How DataOps is fixing big data’s mistakes
- by 7wData
The data explosion has created a conundrum for many businesses, which have bought into the big-data dream only to find that they still can’t unlock the value of their data.
Business units are intrinsically self-preserving, after all – and when that instinct drives line-of-Business managers to hoard data they see as valuable, the efficacy of data analytics suffers.
Renee Lahti knows this all too well: as chief information officer of data-management consultancy Hitachi Vantara, she has toppled one conceptual wall after another while transforming the way the company saw and used its data.
Like most companies, the organisation initially followed core big-data tenets such as the creation of a ‘data lake’ where all of the company’s data would be dumped and, theory goes, available across the business to instantly provide amazing new insights.
The truth, Lahti found, was quite different.

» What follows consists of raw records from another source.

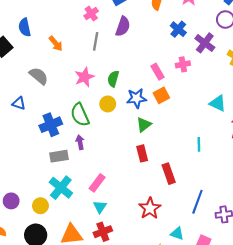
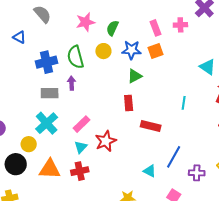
red rectangle: (169, 174) -> (151, 126), turned -66
yellow circle: (40, 206) -> (29, 144), moved
red star: (150, 208) -> (106, 141), moved
cyan triangle: (177, 234) -> (150, 171), moved

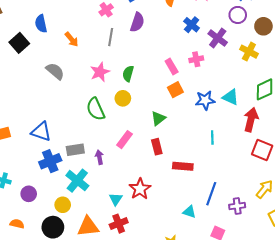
blue triangle: (19, 37) -> (41, 132), moved, size x1.5
blue star: (131, 50) -> (205, 100), moved
blue cross: (47, 62) -> (50, 161), moved
purple arrow: (72, 83) -> (99, 157), moved
pink rectangle: (82, 124) -> (124, 140), moved

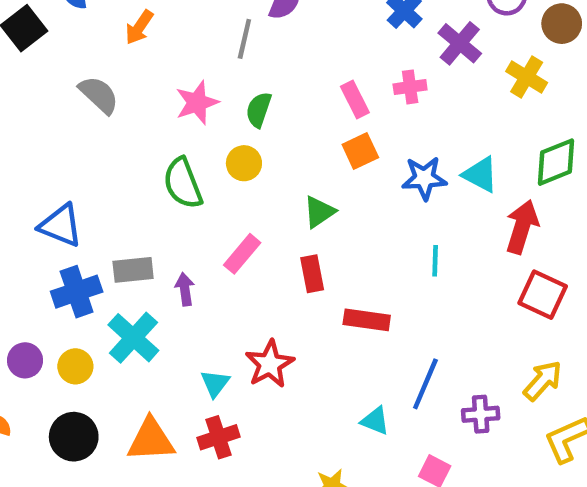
gray line: (111, 37) -> (244, 39), moved
orange arrow: (72, 39) -> (139, 27), turned 70
yellow circle: (63, 205) -> (75, 366), moved

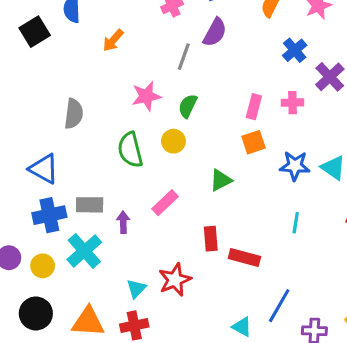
gray semicircle: (99, 95) -> (74, 114), moved, turned 48
pink rectangle: (355, 100) -> (254, 107), turned 35
red rectangle: (312, 274) -> (211, 239), moved

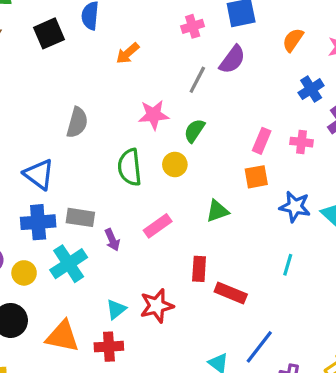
purple arrow: (123, 222) -> (112, 240), turned 150

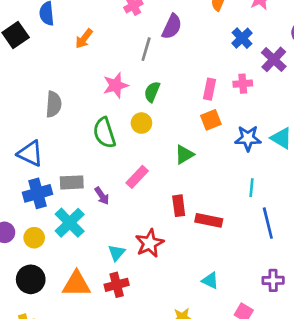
blue line: (259, 347) -> (268, 223), moved, turned -40

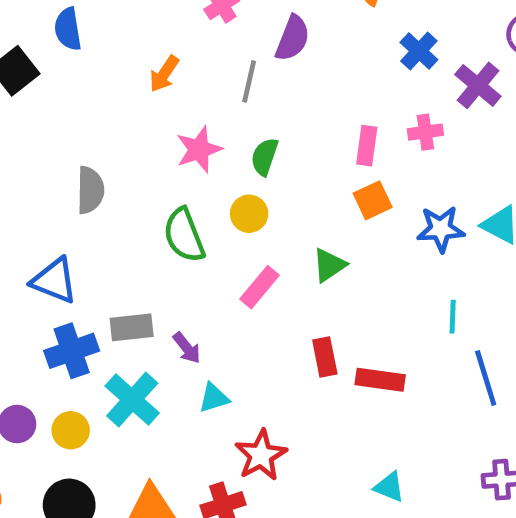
orange arrow: (84, 39) -> (164, 74), moved
pink rectangle: (137, 177) -> (259, 287), moved
red star: (150, 243) -> (261, 455), moved
cyan triangle: (117, 253) -> (214, 398), moved, turned 36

“This whole ‘build it and they will come’ theory, where you dump all your data and every line of business will go find their value, didn’t work,” she said.

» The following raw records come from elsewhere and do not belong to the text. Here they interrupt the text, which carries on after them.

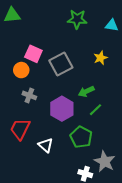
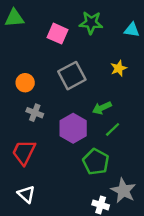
pink square: (33, 54) -> (57, 34), moved
white triangle: (46, 145) -> (26, 194), moved

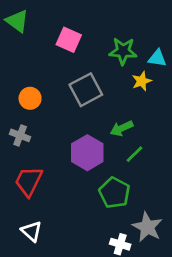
green triangle: (14, 18) -> (17, 21), turned 42
green star: (91, 23) -> (123, 51), moved
cyan triangle: (132, 30) -> (157, 58), moved
gray cross: (35, 113) -> (20, 135), moved

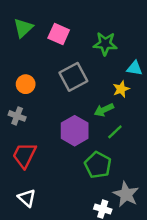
green triangle: (17, 21) -> (23, 28), moved, turned 40
cyan triangle: (157, 58) -> (135, 68), moved
yellow star: (142, 81) -> (121, 89), moved

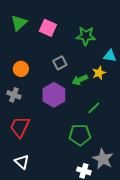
gray square: (73, 77) -> (60, 63), size x0.6
green arrow: (104, 110) -> (80, 80), moved
purple hexagon: (75, 131) -> (54, 95), moved
green pentagon: (98, 165) -> (80, 135), turned -30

“The project went live and the CFO went looking for the return on her investment and it didn’t show up.”
The challenges of big-data ROI have been well documented, with Gartner predicting years ago that 60 per cent of big-data projects would be abandoned after failing to deliver.

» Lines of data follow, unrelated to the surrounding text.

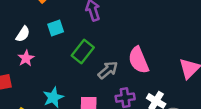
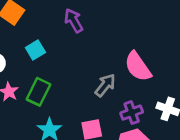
green rectangle: (83, 51) -> (38, 92), moved

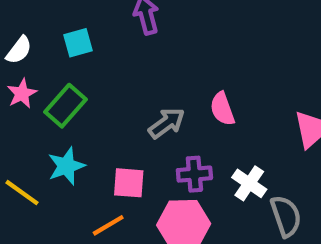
pink semicircle: (138, 67) -> (222, 109), size x0.7

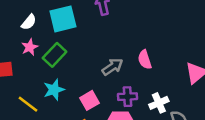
cyan square: (78, 43) -> (63, 19), size x1.6
pink square: (129, 183) -> (90, 100), turned -36
white cross: (249, 183) -> (159, 103), turned 30

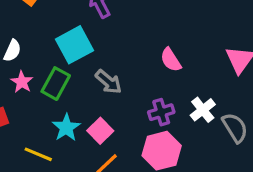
cyan square: (63, 19) -> (74, 45), moved
gray arrow: (112, 67) -> (109, 82), moved, turned 90
pink square: (90, 100) -> (100, 131), moved

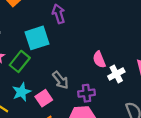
gray arrow: (109, 82) -> (60, 80), moved
white cross: (203, 110) -> (116, 74), moved

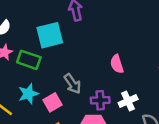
green rectangle: (20, 61) -> (29, 60), turned 66
white cross: (116, 74) -> (128, 101), moved

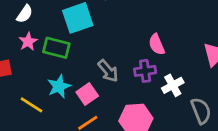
purple cross: (100, 100) -> (145, 71), moved

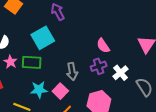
gray arrow: (108, 71) -> (72, 72), turned 42
cyan star: (59, 86) -> (39, 90), turned 30

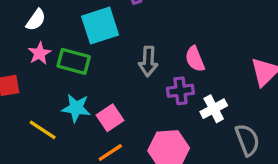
gray arrow: (72, 72) -> (148, 61), moved

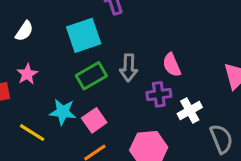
pink star: (40, 53) -> (27, 74), moved
green rectangle: (74, 61) -> (91, 76), moved, turned -44

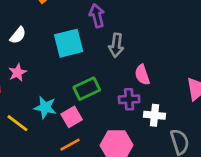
gray arrow: (129, 68) -> (116, 45), moved
green rectangle: (91, 76) -> (87, 89), moved
white cross: (190, 111) -> (155, 115), turned 30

Less than a year ago, the firm noted, 87 per cent of companies still have low business intelligence and analytics maturity.
The ongoing struggles of big-data investments have sent companies back to the drawing board as they realise all the optimism in the world isn’t going to deliver ROI without help.
ANZ chief data officer Emma Gray told the recent Melbourne Business School Business Analytics Conference that “the fear of doing the wrong thing has meant people have locked their data behind Fort Knox doors and made it very hard to access it.”
Working to outline a more coherent data strategy, Gray talked with business leaders who begged her not to, for example, share proprietary risk data with other business units.
“They were terrified to go have a conversation,” Gray said, “and the big fear was that I was going to take all that data and let [other business units] go to town and start doing really stupid, crazy things.”
Gray found common ground in the bank’s ongoing commitment to development operations (DevOps) philosophy – an application-development methodology that helps Agile teams work together more collaboratively and iteratively.
ANZ has previously reported “fantastic” results helping thousands of staff embrace DevOps, and Gray says this ongoing transformation helped her reframe the conversation around data in less territorial terms.
Rather than being something that had to be sacrificed and dumped into a generic data lake, data became seen as a common business asset to be strategically shared and guided.
Among other things, this involved rebalancing the bank’s skills development strategies and the makeup of its teams.